**Stored data**.
>>>>
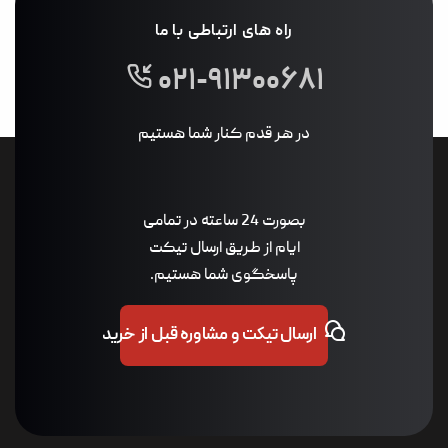
راه های ارتباطی با ما
۰۲۱-۹۱۳۰۰۶۸۱
در هر قدم کنار شما هستیم
بصورت 24 ساعته در تمامی
ایام از طریق ارسال تیکت
پاسخگوی شما هستیم.
ارسال تیکت و مشاوره قبل از خرید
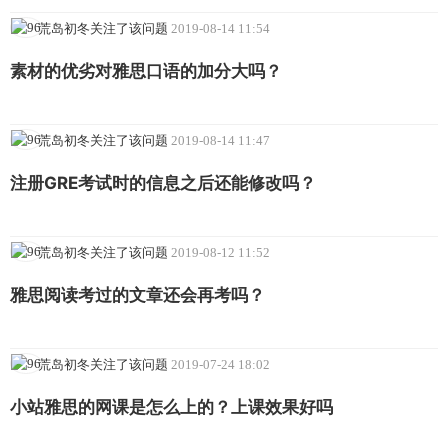
荒岛初冬关注了该问题
2019-08-14 11:54
素材的优劣对雅思口语的加分大吗？
荒岛初冬关注了该问题
2019-08-14 11:47
注册GRE考试时的信息之后还能修改吗？
荒岛初冬关注了该问题
2019-08-12 11:52
雅思阅读考过的文章还会再考吗？
荒岛初冬关注了该问题
2019-07-24 18:02
小站雅思的网课是怎么上的？上课效果好吗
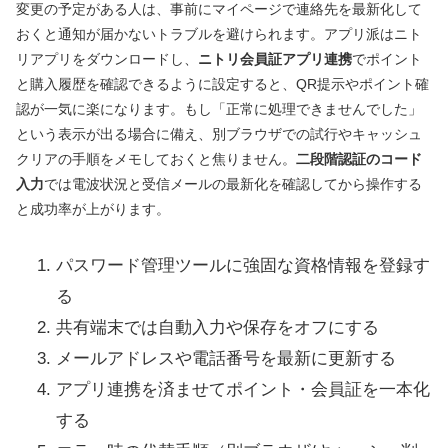
変更の予定がある人は、事前にマイページで連絡先を最新化して
おくと通知が届かないトラブルを避けられます。アプリ派はニト
リアプリをダウンロードし、
ニトリ会員証アプリ連携
でポイント
と購入履歴を確認できるように設定すると、QR提示やポイント確
認が一気に楽になります。もし「正常に処理できませんでした」
という表示が出る場合に備え、別ブラウザでの試行やキャッシュ
クリアの手順をメモしておくと焦りません。
二段階認証のコード
入力
では電波状況と受信メールの最新化を確認してから操作する
と成功率が上がります。
パスワード管理ツールに強固な資格情報を登録す
る
共有端末では自動入力や保存をオフにする
メールアドレスや電話番号を最新に更新する
アプリ連携を済ませてポイント・会員証を一本化
する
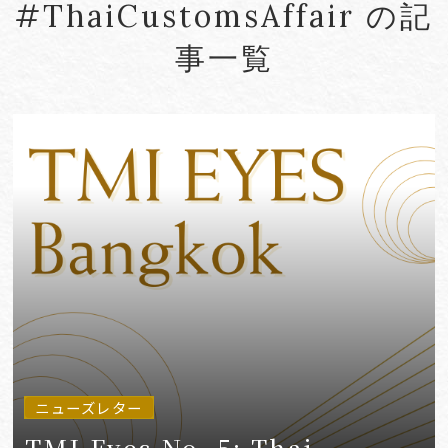
#ThaiCustomsAffair の記
#Account seizure
#ACRA
事一覧
#aerospace
#AFCP
#Agentic AI
#Agreements
#AI
#AI Governance
#AI/IoT
VIEW MORE
ニューズレター
TMI Eyes No. 5: Thai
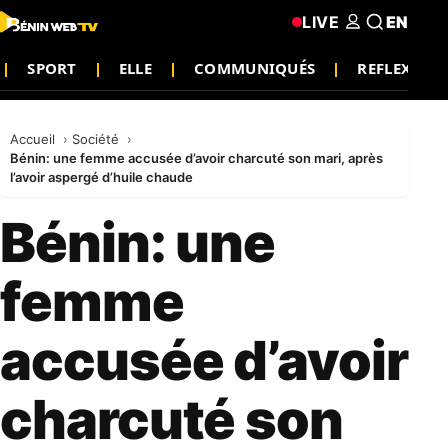
LIVE
EN
SPORT
ELLE
COMMUNIQUÉS
REFLEXION
Accueil
Société
Bénin: une femme accusée d’avoir charcuté son mari, après
l’avoir aspergé d’huile chaude
Bénin: une
femme
accusée d’avoir
charcuté son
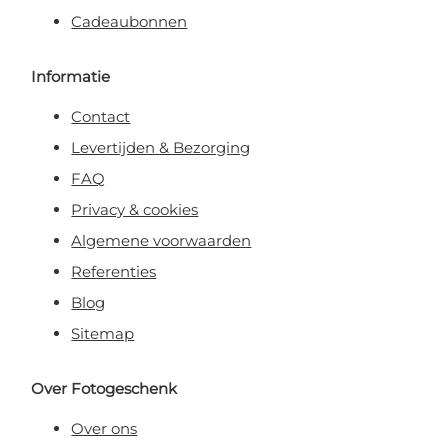
Cadeaubonnen
Informatie
Contact
Levertijden & Bezorging
FAQ
Privacy & cookies
Algemene voorwaarden
Referenties
Blog
Sitemap
Over Fotogeschenk
Over ons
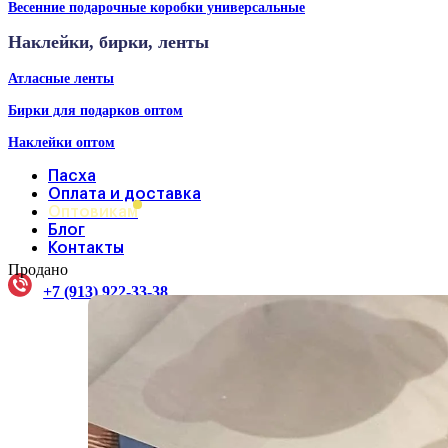
Весенние подарочные коробки универсальные
Наклейки, бирки, ленты
Атласные ленты
Бирки для подарков оптом
Наклейки оптом
Пасха
Оплата и доставка
Оптовикам
Блог
Контакты
Продано
+7 (913) 922-33-38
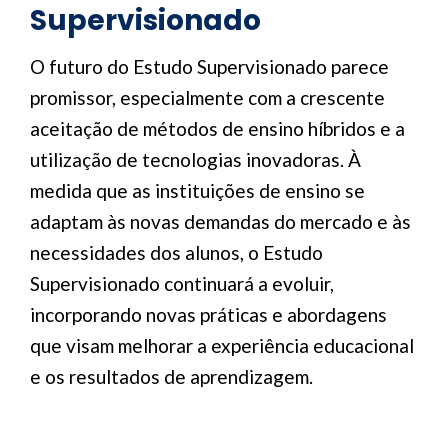
Supervisionado
O futuro do Estudo Supervisionado parece
promissor, especialmente com a crescente
aceitação de métodos de ensino híbridos e a
utilização de tecnologias inovadoras. À
medida que as instituições de ensino se
adaptam às novas demandas do mercado e às
necessidades dos alunos, o Estudo
Supervisionado continuará a evoluir,
incorporando novas práticas e abordagens
que visam melhorar a experiência educacional
e os resultados de aprendizagem.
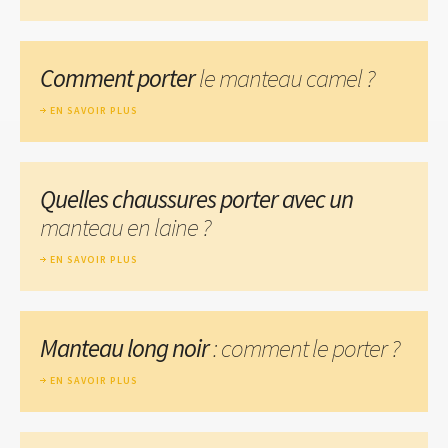
Comment porter
le manteau camel ?
EN SAVOIR PLUS
Quelles chaussures porter avec un
manteau en laine ?
EN SAVOIR PLUS
Manteau long noir
: comment le porter ?
EN SAVOIR PLUS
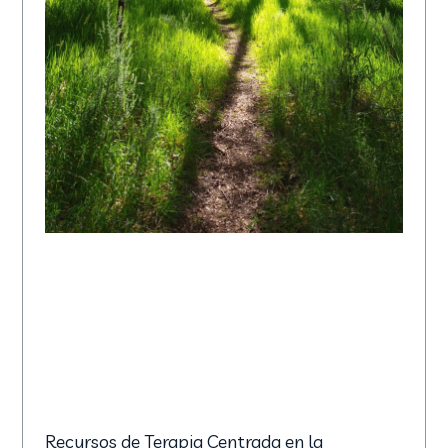
Recursos de Terapia Centrada en la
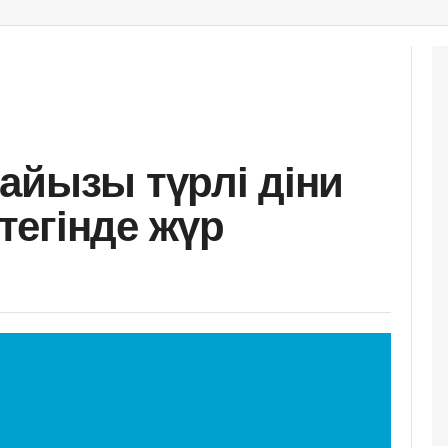
айызы түрлі діни
егінде жүр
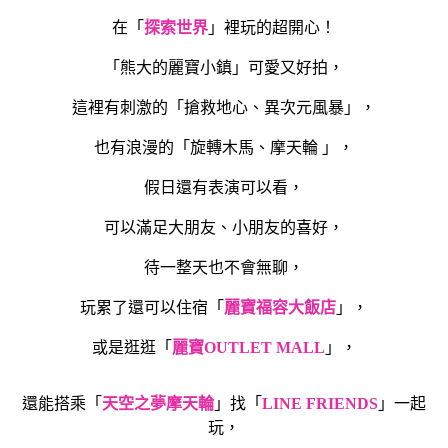
在「
探索世界
」裡玩的超開心！
「熊大的麗寶小鎮」可愛又好拍，
這裡有刺激的「搶救地心、異次元風暴」，
也有浪漫的「旋轉木馬、摩天輪 」，
假日還有表演可以看，
可以滿足大朋友、小朋友的喜好，
待一整天也不會無聊，
玩累了還可以住宿「
麗寶福容大飯店
」，
或是逛逛「
麗寶OUTLET MALL
」，
還能搭乘「
天空之夢摩天輪
」找「
LINE FRIENDS
」一起
玩，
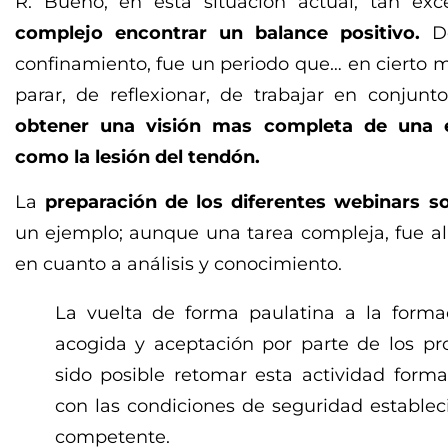
R: Bueno, en esta situación actual, tan exce
complejo encontrar un balance positivo.
De
confinamiento, fue un periodo que… en cierto 
parar, de reflexionar, de trabajar en conju
obtener una visión mas completa de una ent
como la lesión del tendón.
La
preparación de los diferentes webinars s
un ejemplo; aunque una tarea compleja, fue 
en cuanto a análisis y conocimiento.
La vuelta de forma paulatina a la forma
acogida y aceptación por parte de los pro
sido posible retomar esta actividad form
con las condiciones de seguridad establec
competente.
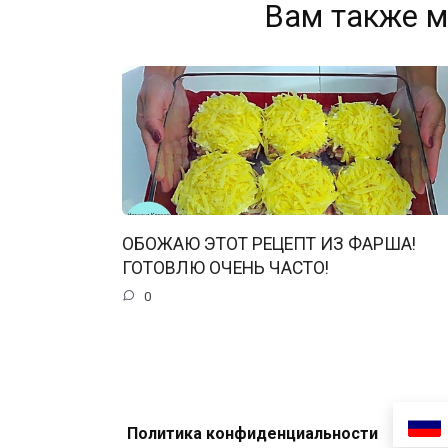
Вам также м
ОБОЖАЮ ЭТОТ РЕЦЕПТ ИЗ ФАРША!
ГОТОВЛЮ ОЧЕНЬ ЧАСТО!
0
Политика конфиденциальности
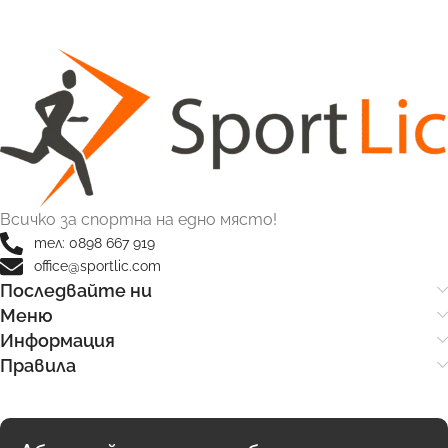
Всичко за спортна на едно място!
тел: 0898 667 919
office@sportlic.com
Последвайте ни
Меню
Информация
Правила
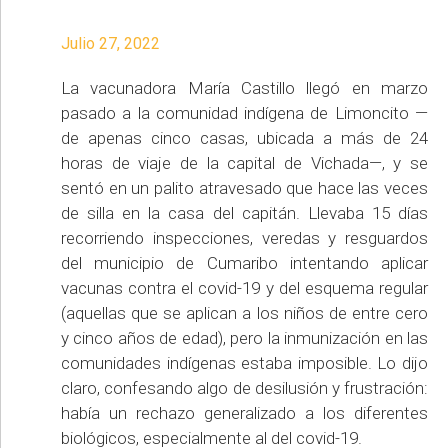
Julio 27, 2022
La vacunadora María Castillo llegó en marzo
pasado a la comunidad indígena de Limoncito —
de apenas cinco casas, ubicada a más de 24
horas de viaje de la capital de Vichada—, y se
sentó en un palito atravesado que hace las veces
de silla en la casa del capitán. Llevaba 15 días
recorriendo inspecciones, veredas y resguardos
del municipio de Cumaribo intentando aplicar
vacunas contra el covid-19 y del esquema regular
(aquellas que se aplican a los niños de entre cero
y cinco años de edad), pero la inmunización en las
comunidades indígenas estaba imposible. Lo dijo
claro, confesando algo de desilusión y frustración:
había un rechazo generalizado a los diferentes
biológicos, especialmente al del covid-19.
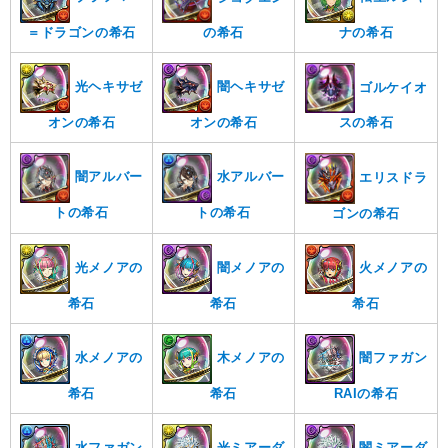
＝ドラゴンの希石
ナの希石
の希石
光ヘキサゼ
闇ヘキサゼ
ゴルケイオ
オンの希石
オンの希石
スの希石
闇アルバー
水アルバー
エリスドラ
トの希石
トの希石
ゴンの希石
光メノアの
闇メノアの
火メノアの
希石
希石
希石
水メノアの
木メノアの
闇ファガン
希石
希石
RAIの希石
水ファガン
光ミアーダ
闇ミアーダ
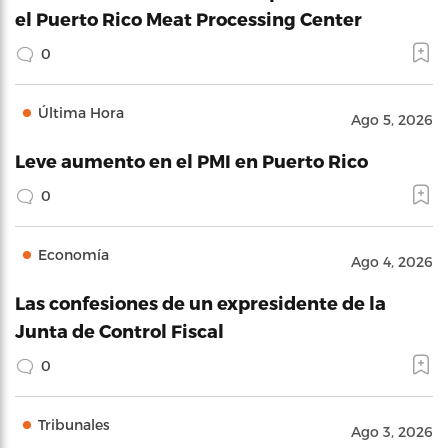
el Puerto Rico Meat Processing Center
0
Última Hora
Ago 5, 2026
Leve aumento en el PMI en Puerto Rico
0
Economía
Ago 4, 2026
Las confesiones de un expresidente de la
Junta de Control Fiscal
0
Tribunales
Ago 3, 2026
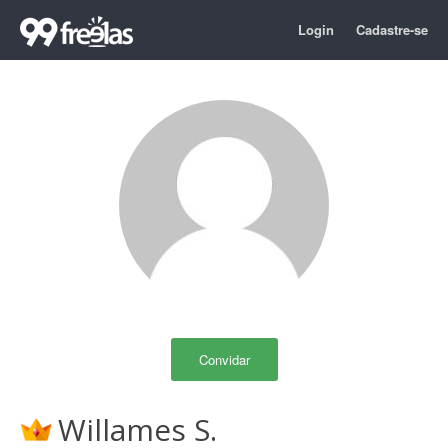
Login
Cadastre-se
Convidar
Willames S.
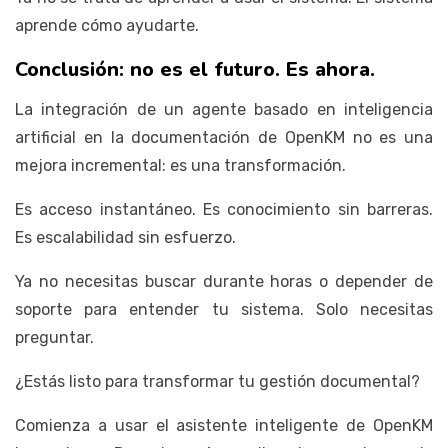
aprende cómo ayudarte.
Conclusión: no es el futuro. Es ahora.
La integración de un agente basado en inteligencia
artificial en la documentación de OpenKM no es una
mejora incremental: es una transformación.
Es acceso instantáneo. Es conocimiento sin barreras.
Es escalabilidad sin esfuerzo.
Ya no necesitas buscar durante horas o depender de
soporte para entender tu sistema. Solo necesitas
preguntar.
¿Estás listo para transformar tu gestión documental?
Comienza a usar el asistente inteligente de OpenKM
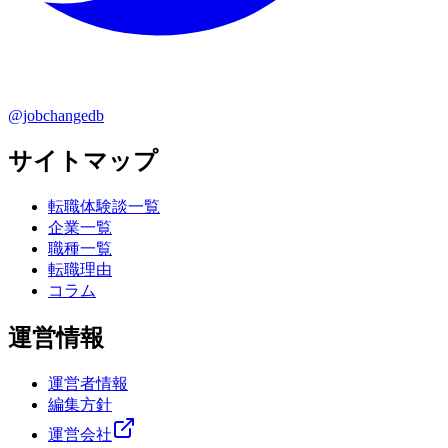
@jobchangedb
サイトマップ
転職体験談一覧
企業一覧
職種一覧
転職理由
コラム
運営情報
運営者情報
編集方針
運営会社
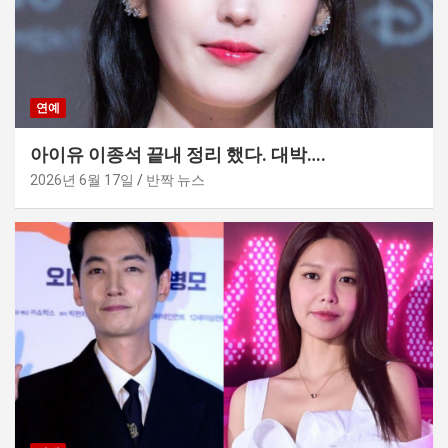
연예
아이유 이종석 끝내 정리 했다. 대박….
2026년 6월 17일
반짝 뉴스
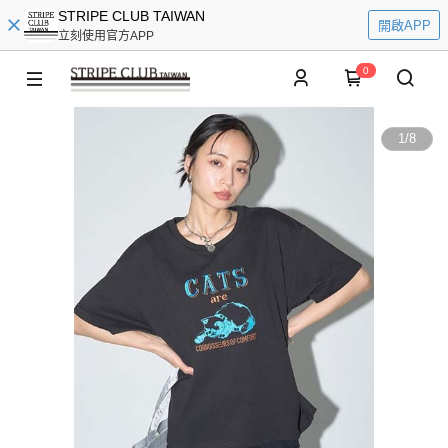
STRIPE CLUB TAIWAN
開啟APP
立刻使用官方APP
0
1
/
8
<<<<
The copy should start at the line that contains "tu gestión documental?", end at the last line of the entries above, and match each line exactly, with pictures dropped.

¿Estás listo para transformar tu gestión documental?
Comienza a usar el asistente inteligente de OpenKM
@jobchangedb
サイトマップ
転職体験談一覧
企業一覧
職種一覧
転職理由
コラム
運営情報
運営者情報
編集方針
運営会社
연예
아이유 이종석 끝내 정리 했다. 대박….
2026년 6월 17일
반짝 뉴스
STRIPE CLUB TAIWAN
開啟APP
立刻使用官方APP
0
1
/
8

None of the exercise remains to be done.